Minoritaires dans les urnes, c’est par un jeu d’alliance que les élus indépendantistes et ceux de l’Eveil Océanien ont pris la majorité au congrès et au gouvernement de la Nouvelle-Calédonie depuis 2021. Malheureusement, parce que depuis plus de dix ans le gouvernement de la Nouvelle-Calédonie dépense plus qu’il ne gagne, il ne dispose plus d’aucune marge de manœuvre lui permettant d’assurer son train de vie et ses charges (la crise sanitaire, les confinements et les prêts COVID n’ont pas créé les problèmes mais les ont accélérés). Comme l’avait prévenu l’ancien Haut-commissaire Patrice Faure en juillet 2022 : « La Nouvelle-Calédonie n’a plus de capacité d’emprunt, car (…) son taux d’endettement est excessif. Le ratio dettes/recettes était de 35% en 2012, il est aujourd’hui de 255% ». La Nouvelle-Calédonie ne peut donc plus emprunter, sauf à l’Etat, si elle veut maintenir le niveau de ses dépenses publiques. La vérité c’est que le gouvernement de la Nouvelle-Calédonie est une institution ruinée, sans capacité d’emprunt et sans ambition sinon celle de perdurer en l’état.
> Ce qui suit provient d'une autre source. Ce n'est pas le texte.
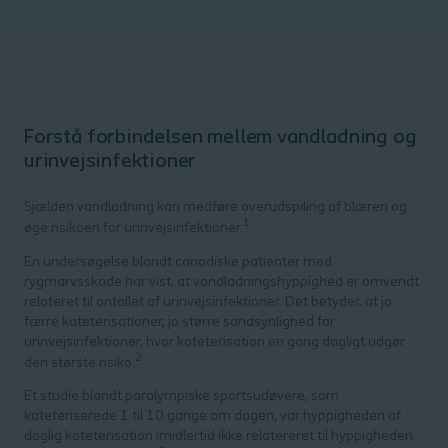
Forstå forbindelsen mellem vandladning og
urinvejsinfektioner
Sjælden vandladning kan medføre overudspiling af blæren og
1
øge risikoen for urinvejsinfektioner.
En undersøgelse blandt canadiske patienter med
rygmarvsskade har vist, at vandladningshyppighed er omvendt
relateret til antallet af urinvejsinfektioner. Det betyder, at jo
færre kateterisationer, jo større sandsynlighed for
urinvejsinfektioner, hvor kateterisation en gang dagligt udgør
2
den største risiko.
Et studie blandt paralympiske sportsudøvere, som
kateteriserede 1 til 10 gange om dagen, var hyppigheden af
daglig kateterisation imidlertid ikke relatereret til hyppigheden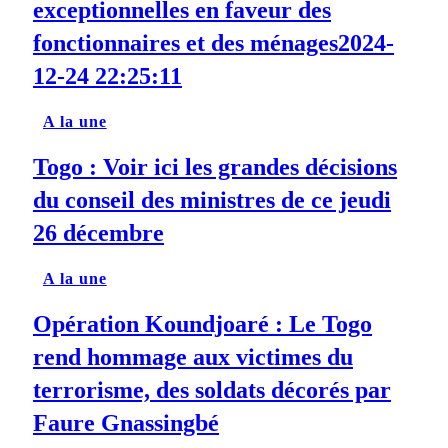
exceptionnelles en faveur des
fonctionnaires et des ménages2024-
12-24 22:25:11
A la une
Togo : Voir ici les grandes décisions
du conseil des ministres de ce jeudi
26 décembre
A la une
Opération Koundjoaré : Le Togo
rend hommage aux victimes du
terrorisme, des soldats décorés par
Faure Gnassingbé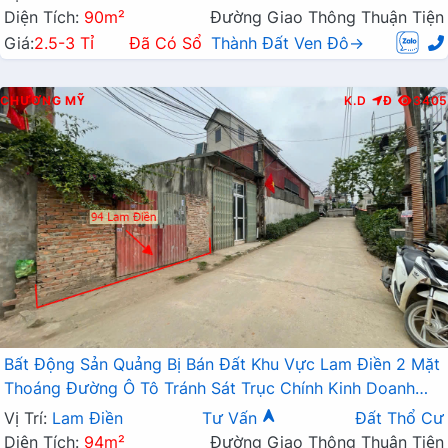
Diện Tích:
90m²
Đường Giao Thông Thuận Tiện
Giá:
2.5-3 Tỉ
Đã Có Sổ
Thành Đất Ven Đô→
CHƯƠNG MỸ
K.D
Đ
3405
Bất Động Sản Quảng Bị Bán Đất Khu Vực Lam Điền 2 Mặt
Thoáng Đường Ô Tô Tránh Sát Trục Chính Kinh Doanh
Liên Xã
Vị Trí:
Lam Điền
Tư Vấn
Đất Thổ Cư
Diện Tích:
94m²
Đường Giao Thông Thuận Tiện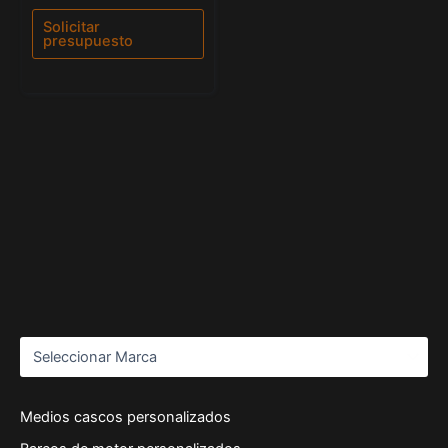
0
de
Solicitar
5
presupuesto
Medios cascos personalizados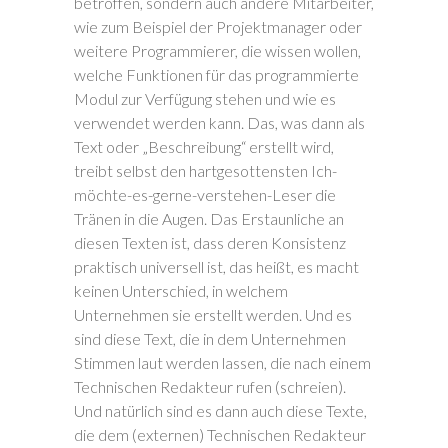
betroffen, sondern auch andere Mitarbeiter,
wie zum Beispiel der Projektmanager oder
weitere Programmierer, die wissen wollen,
welche Funktionen für das programmierte
Modul zur Verfügung stehen und wie es
verwendet werden kann. Das, was dann als
Text oder „Beschreibung“ erstellt wird,
treibt selbst den hartgesottensten Ich-
möchte-es-gerne-verstehen-Leser die
Tränen in die Augen. Das Erstaunliche an
diesen Texten ist, dass deren Konsistenz
praktisch universell ist, das heißt, es macht
keinen Unterschied, in welchem
Unternehmen sie erstellt werden. Und es
sind diese Text, die in dem Unternehmen
Stimmen laut werden lassen, die nach einem
Technischen Redakteur rufen (schreien).
Und natürlich sind es dann auch diese Texte,
die dem (externen) Technischen Redakteur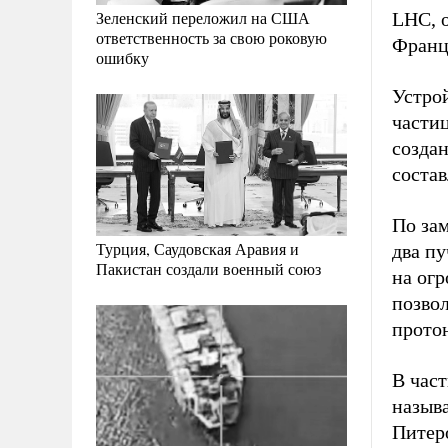
Зеленский переложил на США
LHC, о
ответственность за свою роковую
Франци
ошибку
Устро
частиц
созда
соста
По зам
Турция, Саудовская Аравия и
два п
Пакистан создали военный союз
на огр
позво
прото
В час
назыв
Питер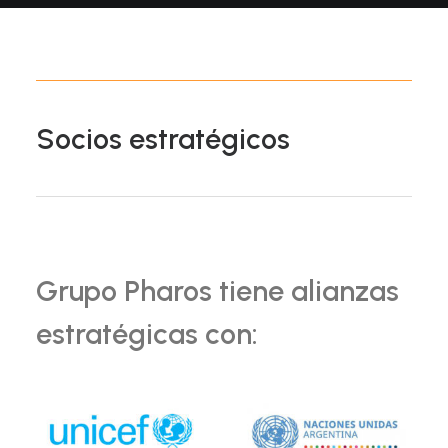
Socios estratégicos
Grupo Pharos tiene alianzas
estratégicas con: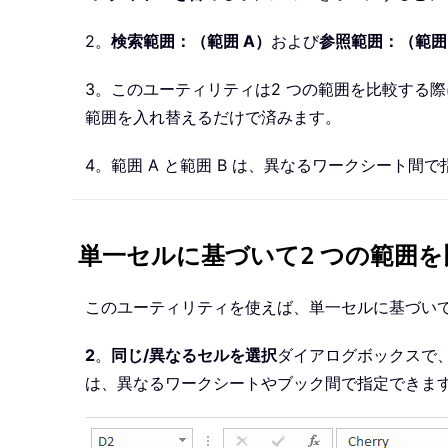
2。
検索範囲：（範囲 A）
および
参照範囲：（範囲
3。このユーティリティは2 つの範囲を比較する際
範囲を入れ替えるだけで済みます。
4。範囲 A と範囲 B は、異なるワークシート間
単一セルに基づいて2 つの範囲
このユーティリティを使えば、単一セルに基づいて
2
。
同じ/異なるセルを選択
ダイアログボックスで
は、異なるワークシートやブック間で指定できま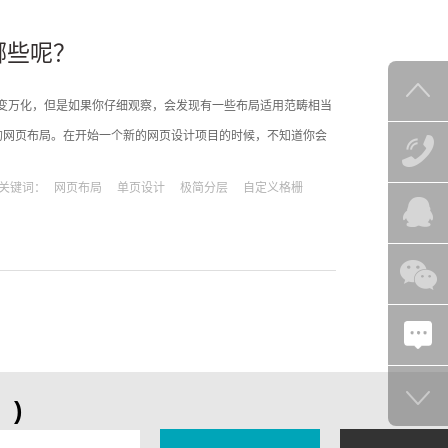
哪些呢？
变万化，但是如果你仔细观察，会发现有一些布局适用范畴相当
的网页布局。在开始一个新的网页设计项目的时候，不知道你会
”伴随着这种犹豫的，是“做点前所未有的作品”的冲动。不过，很
关键词：
网页布局
单页设计
极简分层
自定义格栅
中，逐步淡化。相比大家也都发现了，
)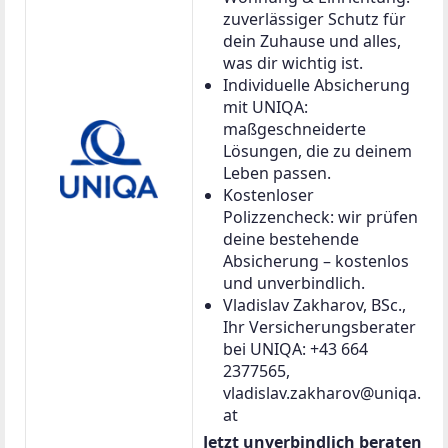
zuverlässiger Schutz für
dein Zuhause und alles,
was dir wichtig ist.
Individuelle Absicherung
mit UNIQA:
maßgeschneiderte
Lösungen, die zu deinem
Leben passen.
Kostenloser
Polizzencheck: wir prüfen
deine bestehende
Absicherung – kostenlos
und unverbindlich.
Vladislav Zakharov, BSc.,
Ihr Versicherungsberater
bei UNIQA: +43 664
2377565,
vladislav.zakharov@uniqa.
at
Jetzt unverbindlich beraten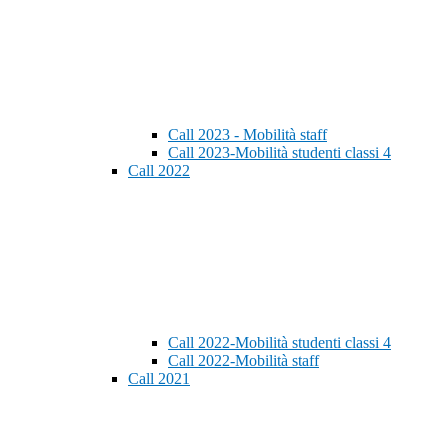
Call 2023 - Mobilità staff
Call 2023-Mobilità studenti classi 4
Call 2022
Call 2022-Mobilità studenti classi 4
Call 2022-Mobilità staff
Call 2021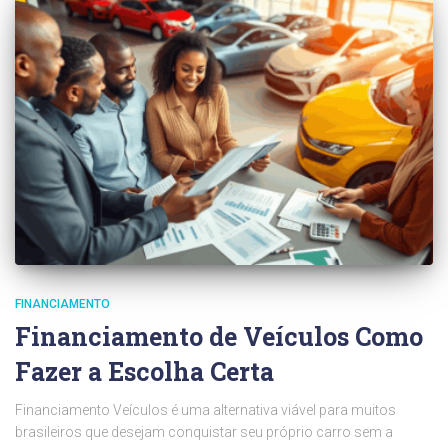
FINANCIAMENTO
Financiamento de Veículos Como
Fazer a Escolha Certa
Financiamento Veículos é uma alternativa viável para muitos
brasileiros que desejam conquistar seu próprio carro sem a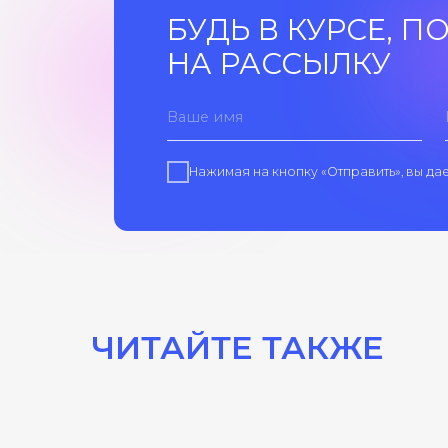
Нажимая на кнопку “Отправить”, вы даете свое с
данных
ЧИТАЙТЕ ТАКЖЕ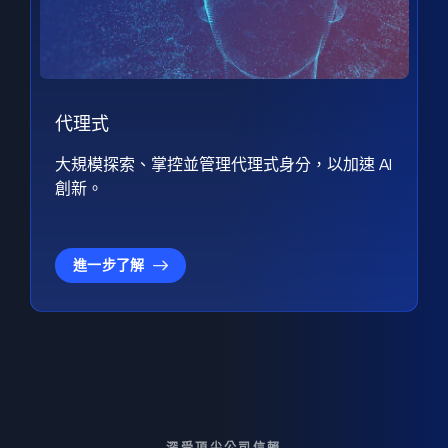
代理式
大規模探索、掌控並管理代理式身分，以加速 AI
創新。
進一步了解
深受頂尖公司信賴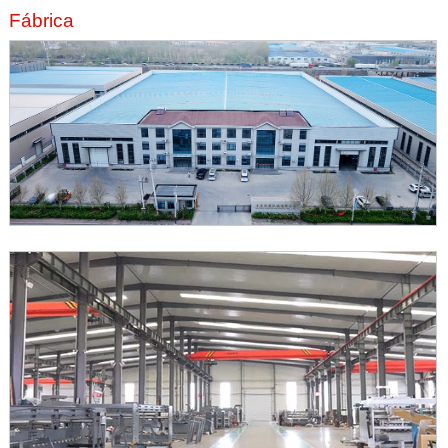
Fábrica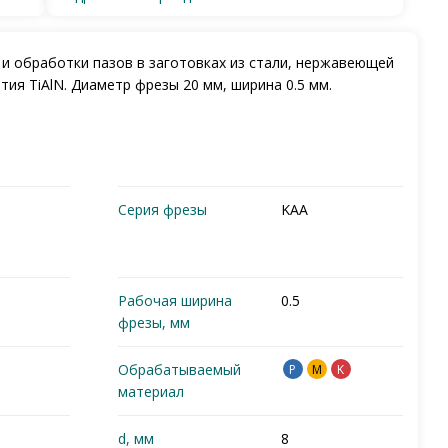
 и обработки пазов в заготовках из стали, нержавеющей
тия TiAlN. Диаметр фрезы 20 мм, ширина 0.5 мм.
Серия фрезы
KAA
Рабочая ширина
0.5
фрезы, мм
Обрабатываемый
P
M
K
материал
d, мм
8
Parce qu’il est en mode « survie », il cherche de l’argent partout et par tous les moyens. Cependant, pour des raisons purement politiques, les Indépendantistes à la tête de l’exécutif ne veulent pas se tourner vers l’Etat, et donc vers la France, pour lui demander une aide financière officielle. Ils refusent également de lui transférer des compétences que la Nouvelle-Calédonie s’est montrée jusque-là totalement incapable d’assumer. Pour ne pas le reconnaitre, les élus du FLNKS ont donc envoyé leur affidé Milakulo Tukumuli afin que celui-ci défende une nouvelle ponction fiscale visant les meilleurs contribuables : c’est-à-dire les travailleurs. En échange, le président de l’EO conservera-t-il le soutien des indépendantistes et donc son poste de président de la commission permanente ? Même si c’est anecdotique, l’histoire nous le dira.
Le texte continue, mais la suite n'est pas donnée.